Candlewick Street Ward

Introduction

Candlewick Street Ward is west of Bridge Within Ward. Its main street is Candlewick Street (Stow 1633, sig. X3v).
1720: Blome’s Map of Candlewick Street Ward and Langbourn Ward. Image courtesy of British Library Crace Collection. 
                        © British Library Board; Maps Crace Port. 8.29
1720: Blome’s Map of Candlewick Street Ward and Langbourn Ward. Image courtesy of British Library Crace Collection. © British Library Board; Maps Crace Port. 8.29

Links to Chapters in the Survey of London

Watercolour painting of the alderman and deputy in charge of Candlewick Street Ward by Hugh Alley. Image courtesy of the Folger Digital Image Collection.
Watercolour painting of the alderman and deputy in charge of Candlewick Street Ward by Hugh Alley. Image courtesy of the Folger Digital Image Collection.

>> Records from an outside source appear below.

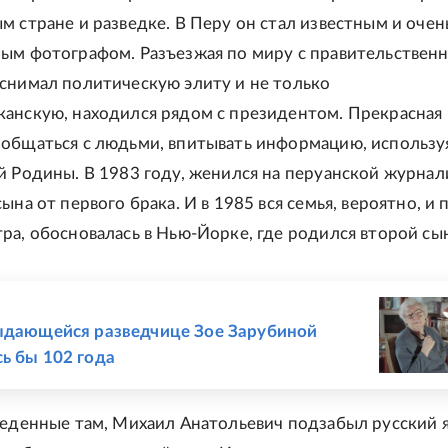
м стране и разведке. В Перу он стал известным и очен
ым фотографом. Разъезжая по миру с правительствен
снимал политическую элиту и не только
анскую, находился рядом с президентом. Прекрасная
общаться с людьми, впитывать информацию, используя
й Родины. В 1983 году, женился на перуанской журнал
ына от первого брака. И в 1985 вся семья, вероятно, и 
ра, обосновалась в Нью-Йорке, где родился второй сы
Е
ыдающейся разведчице Зое Зарубиной
ь бы 102 года
веденные там, Михаил Анатольевич подзабыл русский я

1603 Description of Ward Boundaries

The following diplomatic transcription of the opening paragraph(s) of the 1603 chapter on this ward will eventually be subsumed into the MoEML edition of the 1603 Survey.1 Each ward chapter opens with a narrative circumnavigation of the ward—a verbal beating of the bounds that MoEML first transcribed in 2004 and later used to facilitate the drawing of approximate ward boundaries on our edition of the Agas map. Source: John Stow, A Survey of London (London, 1603; STC #23343).
CAndlewicke ſtreete, or Candlewright ſtreete warde, beginneth at the Eaſt end of great Eaſtcheape, it paſſeth weſt through Eaſtcheape to Candlewright ſtreete, and through the ſame downe to the north ende of Suffolke lane, on the ſouth ſide, and downe that lane by the weſt ende of ſaint Laurence Churchyard, which is the fartheſt weſt part of that ward. The ſtreete of great Eaſtcheape is ſo called of the Market there kept, in the Eaſt part of the Citie, as Weſt Cheape is a Market ſo called of being in the Weſt.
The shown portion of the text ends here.